**EXERCISE AIM:**
Whenever a line in the entries includes the word "bích", copy that line out.

§ §

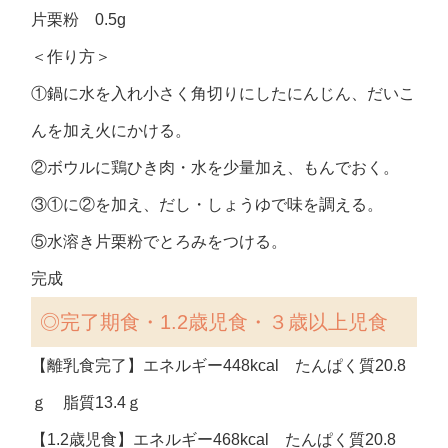
片栗粉 0.5g
＜作り方＞
①鍋に水を入れ小さく角切りにしたにんじん、だいこ
んを加え火にかける。
②ボウルに鶏ひき肉・水を少量加え、もんでおく。
③①に②を加え、だし・しょうゆで味を調える。
⑤水溶き片栗粉でとろみをつける。
完成
◎完了期食・1.2歳児食・３歳以上児食
【離乳食完了】エネルギー448kcal たんぱく質20.8
ｇ 脂質13.4ｇ
【1.2歳児食】エネルギー468kcal たんぱく質20.8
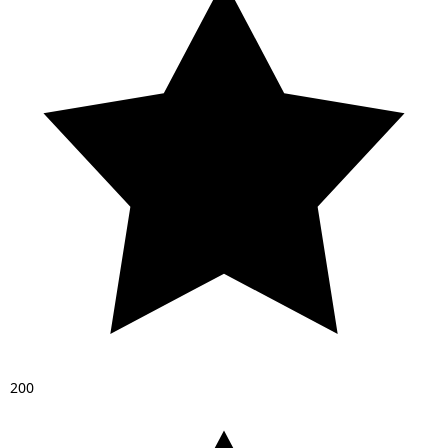
2
0
0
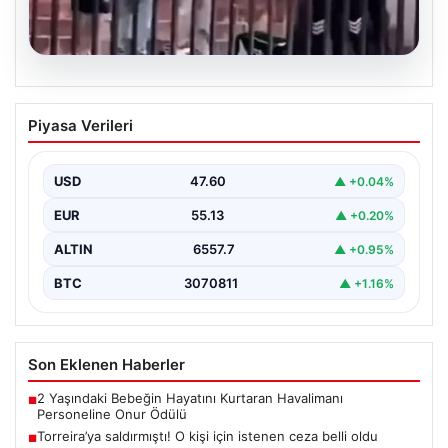
05.08.2026
Torreira’ya saldırmıştı! O kişi için
Piyasa Verileri
istenen ceza belli oldu
{ "title": "Torreira'ya Yönelik Saldırıyı Yapan Kişiye
İstenilen Ceza Belli Oldu", "content": "İstanbul'da
USD
47.60
▲ +0.04%
gerçekleşen…
EUR
55.13
▲ +0.20%
ALTIN
6557.7
▲ +0.95%
BTC
3070811
▲ +1.16%
Son Eklenen Haberler
2 Yaşındaki Bebeğin Hayatını Kurtaran Havalimanı
■
Personeline Onur Ödülü
Torreira’ya saldırmıştı! O kişi için istenen ceza belli oldu
■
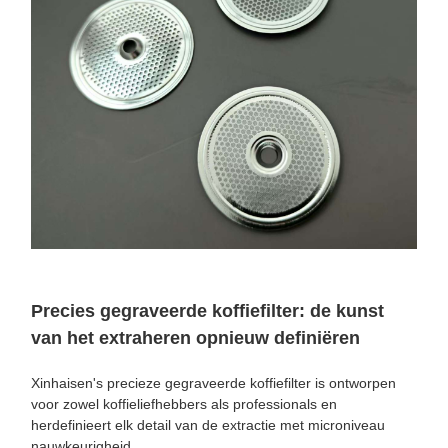
Precies gegraveerde koffiefilter: de kunst
van het extraheren opnieuw definiëren
Xinhaisen's precieze gegraveerde koffiefilter is ontworpen
voor zowel koffieliefhebbers als professionals en
herdefinieert elk detail van de extractie met microniveau
nauwkeurigheid.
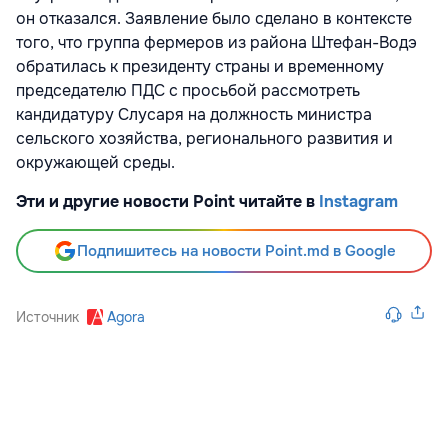
он отказался. Заявление было сделано в контексте
того, что группа фермеров из района Штефан-Водэ
обратилась к президенту страны и временному
председателю ПДС с просьбой рассмотреть
кандидатуру Слусаря на должность министра
сельского хозяйства, регионального развития и
окружающей среды.
Эти и другие новости Point читайте в
Instagram
Подпишитесь на новости Point.md в Google
Источник
Agora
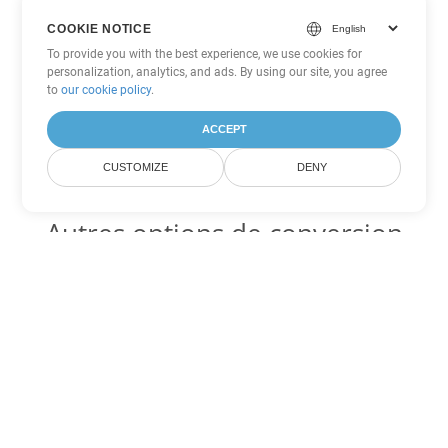
COOKIE NOTICE
To provide you with the best experience, we use cookies for
personalization, analytics, and ads. By using our site, you agree
to
our cookie policy
.
ACCEPT
CUSTOMIZE
DENY
Autres options de conversion
Excel
Convertir FODS en DOC
DOC:
Microsoft Word Binary Format
Convertir FODS en DOT
DOT:
Microsoft Word Template Files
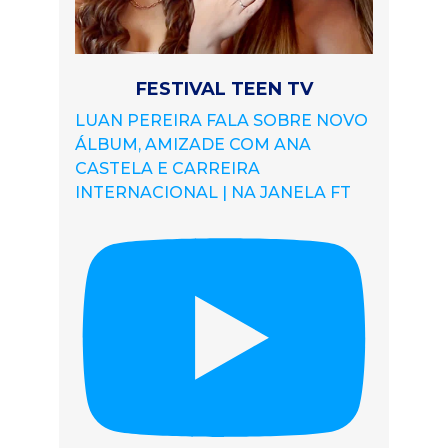
FESTIVAL TEEN TV
LUAN PEREIRA FALA SOBRE NOVO
ÁLBUM, AMIZADE COM ANA
CASTELA E CARREIRA
INTERNACIONAL | NA JANELA FT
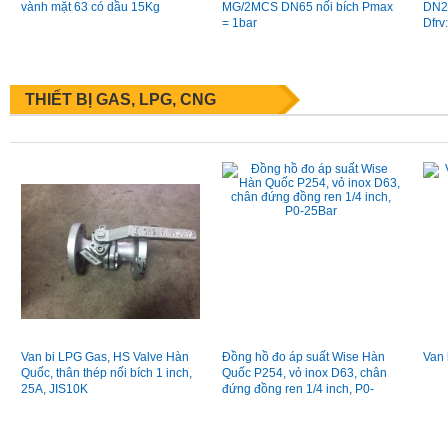
vành mặt 63 có dầu 15Kg
MG/2MCS DN65 nối bích Pmax
DN25
= 1bar
Dfrv
THIẾT BỊ GAS, LPG, CNG
Van bi LPG Gas, HS Valve Hàn
Đồng hồ đo áp suất Wise Hàn
Van 
Quốc, thân thép nối bích 1 inch,
Quốc P254, vỏ inox D63, chân
25A, JIS10K
đứng đồng ren 1/4 inch, P0-
25Bar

§ §

**TASK ANSWER:**
MG/2MCS DN65 nối bích Pmax
Quốc, thân thép nối bích 1 inch,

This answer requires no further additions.